Po uwzględnieniu aspektów dotyczących min położenia działki, okolicy,dojazdu do pracy,dojazdu do szkoły,do centrum,do PKP czy autobusu w razie jak nas nie będzie stać na auto :) rozpoczeliśmy poszukiwania. Głównie ja. Ale to tylko dlatego, że miałem troszke więcej czasu :) I tu mała niespodzianka. Tam gdzie tanio tam do bani i nie tam gdzie chcemy. Tam gdzie chcemy to nie ma, albo, taka drożyzna, że na starcie się odechciewa. Nie powiem podcieło mi skrzydła. No jak dać 140 tys za 1000 m2 ? Teraz wiem, że można i więcej, ale to były początki mojej przygody z rynkiem nieruchomości.
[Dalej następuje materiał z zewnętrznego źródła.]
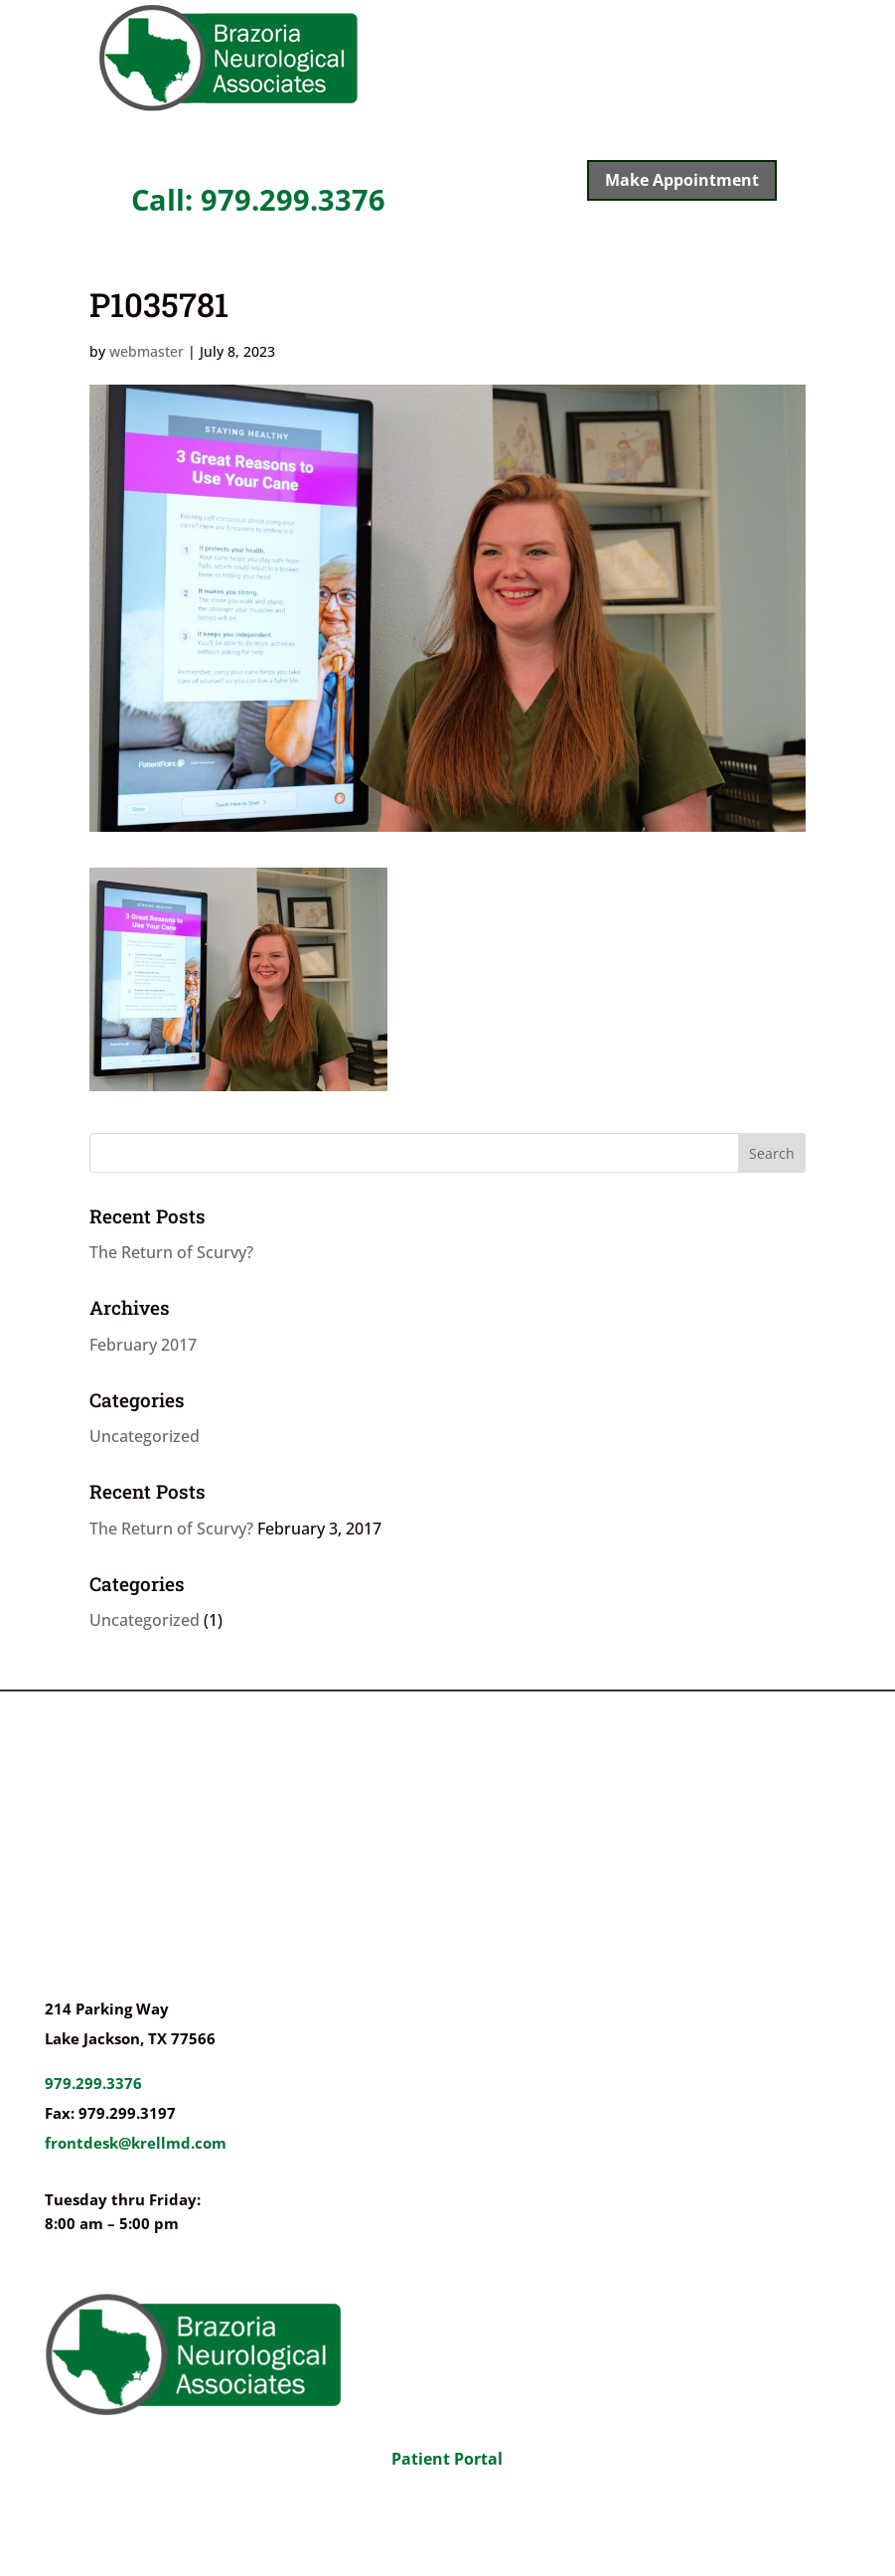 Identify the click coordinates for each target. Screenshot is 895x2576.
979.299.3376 (93, 2083)
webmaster (146, 351)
Po trzech miesiącach intesywnych poszukiwań cud. Znalazłem. Złapałem Pana Boga za nogi. Tak mi sie wówczas wydawało. Działka mała,nieco ponad 600 metrów, tak w sam raz na nasze możliwości finansowe. Media w drodze. Spokojna okolica i co najwazniejsze w naszej miejscowości i niecały kilometr od bloku, tam gdzie obecnie mieszkamy !!! To bylo jak cud. Bałem się rozmawiać w gminie w wydziale architektury, żeby mnie ktoś nie ubiegł dowiedziawszy się, że jest taki kawałek ziemi do kupienia. Zadzwoniłem do właściecielkii. Wywiedziałem się co potrzeba. Pojechaliśmy obejrzec. Umówiliśmy sie na rozmowę w cztery oczy. Podług niej zaplanowaliśmy wyjazd nad morze, bo okazało się, że mieszka na drugim końcu Polski. Umówilismy notariusza. Księgi czyste. Wszystko gra. Nie przyjechali. Coś tam wypadło. Proszą żeby przełożyć. Na pewno nam sprzedadzą. Nikomu innemu, ale teraz nie. Za miesiąc,dwa. Kolejna wizyta u notariusza i nastepny termin. Znowu nie przyjechali. Notariusz się wkurza, nam ręcę opadaja, ale cóż życie. Ja pocichutku szukam już czegos innego, W między czasie tak ze dwadzieścia razy byliśmy na "naszej działce". Byly plany, które drzewo zostawić, jaki płot,jaki domek,jacy sąsiedzi itp. Po kilkunaastu rozmowach tel z właścicielka powoli docierało do nas, że nie dane nam tatego kawałka ziemi kupić. Wszystko to trwało tak ponad siedem miesięcy. Dzisiaj wiem, że trzeba było dać zaliczkę !!! I to notarialnie !!!Człowiek uczy sie na błędach. My kupiliśmy ujż działeczkę, inną,ale o tym jutro, a właścicielka ani nie sprzedała komu innemu, ani nawet nie zadzwoniła, choć umawiała sie na telefon pod koniec wrześnie, jak wyprostuje "te swoje sprawy" Dzisiaj wiem, że na pewno nie dostanie takiej ceny, na chwilę obecną, za działkę, jaka jej proponowaliśmy. Ale dość. Było mineło. Działka jest. Inna. Większa i fajniejsza.Ale o tym jutro. Będą tez i zdjecia.